The island is so small that you can circumvent it in a speedboat in 1.5 hours, or on foot within 5-6 hours—and that includes ascending the island’s highest spot, Mount Staritsky (1,443 feet). The “photographer’s dream” attracts a lot of travelers who are ready to endure the long and tiring journey from Sakhalin Island and across the Strait of Tartary.
The journey to Moneron begins at the small port town of Nevelsk, whose flotilla of cutters provides transportation to the island. The distance from Sakhalin to Moneron’s harbor is 30 nautical miles, or about 30 miles; however, sailing against the current, the small boat can barely muster a speed of 10 knots (11.5 miles per hour). This means three hours on the rollercoaster that is the Strait of Tartary’s waters—if the weather is good, that is. The slightest hint of a storm can increase the time by 150 percent.
The view of the harbor that presents itself to those who have reached Moneron is the stuff of postcards.
The small hotel complex, tucked away between green hills on the very shore, does not spoil the feeling of pristine beauty. Cozy guesthouses can accommodate no more than 20 people at a time, as bigger tour groups will inevitably upset the island’s ecological balance.
“No wonder the flow of tourists to the island is small,” says ecological guide Natalya Kruglova. “Moneron is the first marine nature park in Russia. Last year, we had about a thousand visitors over the entire season. The figure is unlikely to increase much, because we do not want the island’s unique nature to be damaged.”
Discovered by the Japanese and the French
Moneron Island is often called mysterious. The history of this patch of land in the ocean is spotty. The island was officially recognized by the Japanese in the 17th century, when a samurai by the name of Murakami Hironori put Moneron Island on navigation maps.
In the 18th century, the island was “discovered” a second time by the French, who put it on European navigation maps. The great explorer Jean-François de La Pérouse, who accomplished a round-the-world voyage in 1787, gave his name to the strait between Sakhalin and Hokkaido. When the ships of the French expedition—the Astrolabe and the Boussole—came across the desert island, Count de La Pérouse named the island after the officer who was an engineer on his expedition.
Paul Moneron was tasked with mapping the island named after him. The first authentic map of Moneron Island was made later, in 1867, by Russian hydrographers who put it on the map of the Russian Empire. The expedition was led by one K. Staritsky, after whom the highest spot was named. Moneron Island was not Russian for long.
After Russia’s defeat in the Russo-Japanese War, the island became a Japanese possession under the name of Kaibato. After Japan’s capitulation in 1945 and the ensuing political and geographical changes in the region that followed, it was reclaimed by Russia. Moneron Island is very close to Japan: On a clear day, you can see the Japanese Rishiri Island.
The brief and comparatively recent “Japanese period” of Moneron is as shrouded in mystery as its previous history.

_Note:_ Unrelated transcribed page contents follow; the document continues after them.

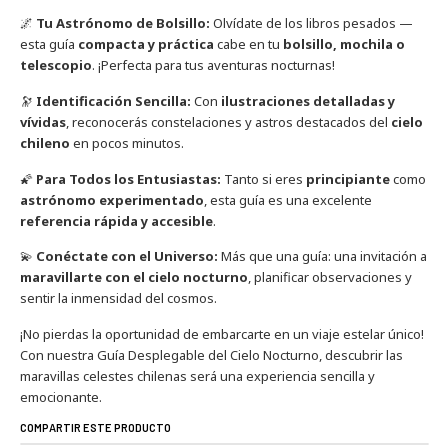
🌌
Tu Astrónomo de Bolsillo:
Olvídate de los libros pesados —
esta guía
compacta y práctica
cabe en tu
bolsillo, mochila o
telescopio
. ¡Perfecta para tus aventuras nocturnas!
🔭
Identificación Sencilla:
Con
ilustraciones detalladas y
vívidas
, reconocerás constelaciones y astros destacados del
cielo
chileno
en pocos minutos.
🌠
Para Todos los Entusiastas:
Tanto si eres
principiante
como
astrónomo experimentado
, esta guía es una excelente
referencia rápida y accesible
.
💫
Conéctate con el Universo:
Más que una guía: una invitación a
maravillarte con el cielo nocturno
, planificar observaciones y
sentir la inmensidad del cosmos.
¡No pierdas la oportunidad de embarcarte en un viaje estelar único!
Con nuestra Guía Desplegable del Cielo Nocturno, descubrir las
maravillas celestes chilenas será una experiencia sencilla y
emocionante.
COMPARTIR ESTE PRODUCTO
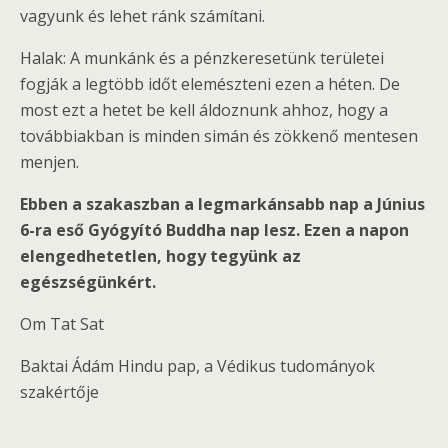
vagyunk és lehet ránk számítani.
Halak: A munkánk és a pénzkeresetünk területei
fogják a legtöbb időt elemészteni ezen a héten. De
most ezt a hetet be kell áldoznunk ahhoz, hogy a
továbbiakban is minden simán és zökkenő mentesen
menjen.
Ebben a szakaszban a legmarkánsabb nap a Június
6-ra eső Gyógyító Buddha nap lesz. Ezen a napon
elengedhetetlen, hogy tegyünk az
egészségünkért.
Om Tat Sat
Baktai Ádám Hindu pap, a Védikus tudományok
szakértője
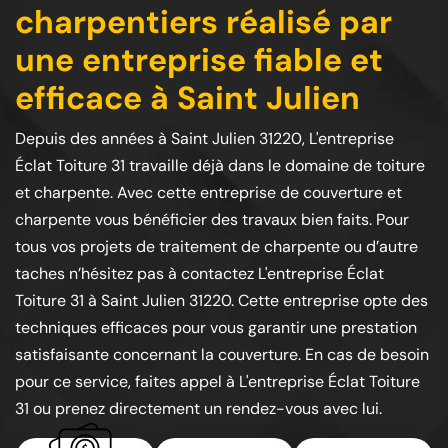
charpentiers réalisé par
une entreprise fiable et
efficace à Saint Julien
Depuis des années à Saint Julien 31220, L'entreprise
Éclat Toiture 31 travaille déjà dans le domaine de toiture
et charpente. Avec cette entreprise de couverture et
charpente vous bénéficier des travaux bien faits. Pour
tous vos projets de traitement de charpente ou d’autre
taches n’hésitez pas à contactez L'entreprise Éclat
Toiture 31 à Saint Julien 31220. Cette entreprise opte des
techniques efficaces pour vous garantir une prestation
satisfaisante concernant la couverture. En cas de besoin
pour ce service, faites appel à L'entreprise Éclat Toiture
31 ou prenez directement un rendez-vous avec lui.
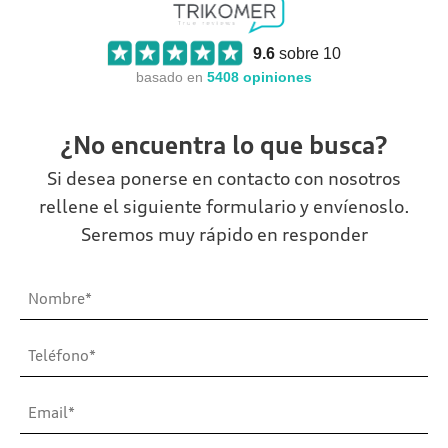
9.6
sobre 10
basado en
5408
opiniones
¿No encuentra lo que busca?
Si desea ponerse en contacto con nosotros
rellene el siguiente formulario y envíenoslo.
Seremos muy rápido en responder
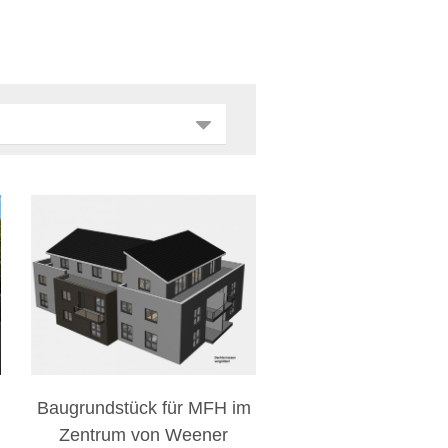
Baugrundstück für MFH im
Zentrum von Weener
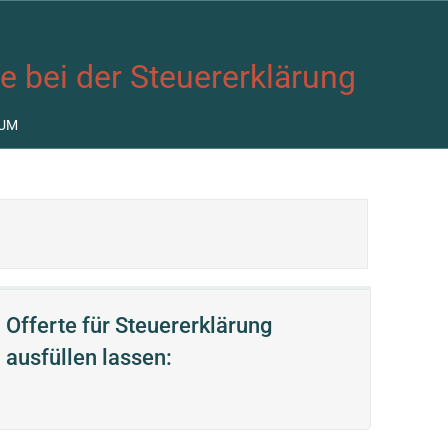
fe bei der Steuererklärung
UM
Offerte für Steuererklärung
ausfüllen lassen:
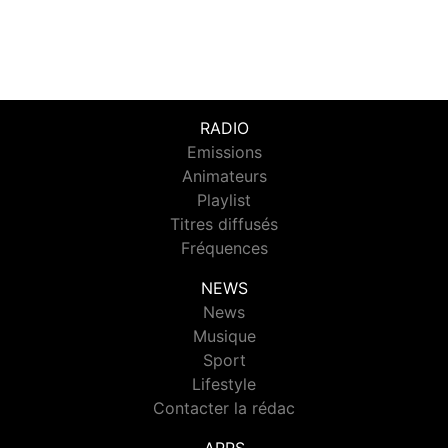
RADIO
Emissions
Animateurs
Playlist
Titres diffusés
Fréquences
NEWS
News
Musique
Sport
Lifestyle
Contacter la rédac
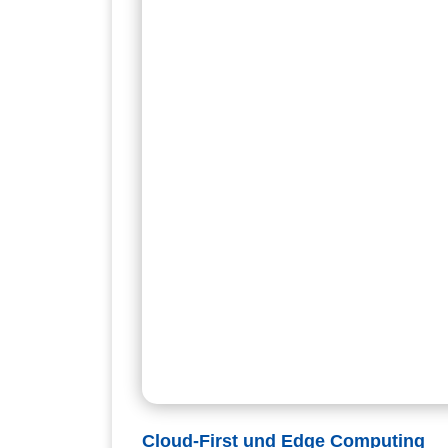
Cloud-First und Edge Computing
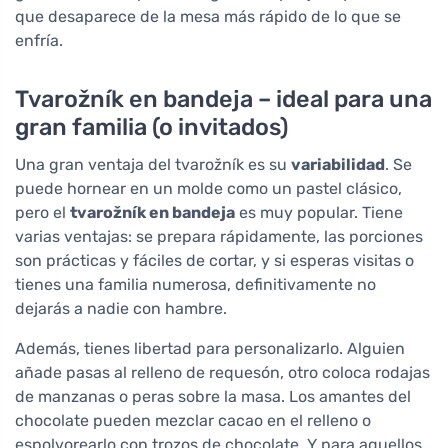
que desaparece de la mesa más rápido de lo que se
enfría.
Tvarožník en bandeja – ideal para una
gran familia (o invitados)
Una gran ventaja del tvarožník es su
variabilidad
. Se
puede hornear en un molde como un pastel clásico,
pero el
tvarožník en bandeja
es muy popular. Tiene
varias ventajas: se prepara rápidamente, las porciones
son prácticas y fáciles de cortar, y si esperas visitas o
tienes una familia numerosa, definitivamente no
dejarás a nadie con hambre.
Además, tienes libertad para personalizarlo. Alguien
añade pasas al relleno de requesón, otro coloca rodajas
de manzanas o peras sobre la masa. Los amantes del
chocolate pueden mezclar cacao en el relleno o
espolvorearlo con trozos de chocolate. Y para aquellos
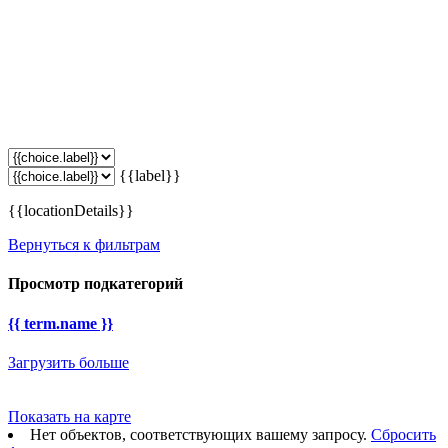
{{label}}
{{locationDetails}}
Вернуться к фильтрам
Просмотр подкатегорий
{{ term.name }}
Загрузить больше
Показать на карте
Нет объектов, соответствующих вашему запросу.
Сбросить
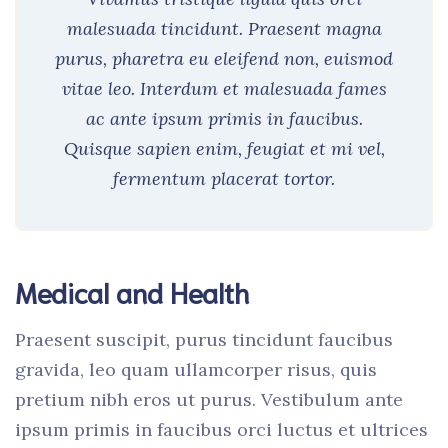
malesuada tincidunt. Praesent magna
purus, pharetra eu eleifend non, euismod
vitae leo. Interdum et malesuada fames
ac ante ipsum primis in faucibus.
Quisque sapien enim, feugiat et mi vel,
fermentum placerat tortor.
Medical and Health
Praesent suscipit, purus tincidunt faucibus
gravida, leo quam ullamcorper risus, quis
pretium nibh eros ut purus. Vestibulum ante
ipsum primis in faucibus orci luctus et ultrices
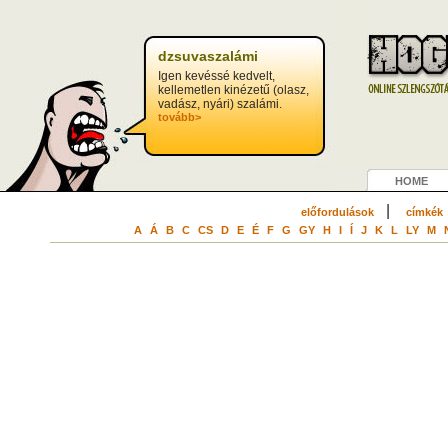
?>
dzsuvaszalámi
Igen kevéssé kedvelt,
kellemetlen kinézetű (olasz,
vadász, nyári) szalámi.
tovább>
HOME
|
előfordulások
címkék
A
Á
B
C
CS
D
E
É
F
G
GY
H
I
Í
J
K
L
LY
M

The Japanese claim that only a fishing village existed there, but they left behind a radio booth, a beacon and strong concrete structures. The Japanese also laid a 25-mile telephone cable under the sea, from Sakhalin Island. There is no mention of fighting for the island in the archives concerning the Soviet military operations in the Far East in 1945, yet there are many anonymous graves on the island that bear a red star.
Be that as it may, after Moneron became part of the Sakhalin region of the Soviet Union, instead of a Japanese fishing village there appeared several Soviet ones—but fishing there was soon declared unprofitable and the island became almost deserted. Its population of border guards and beacon minders rarely exceeded six, and its status as a border zone limited visits to the island.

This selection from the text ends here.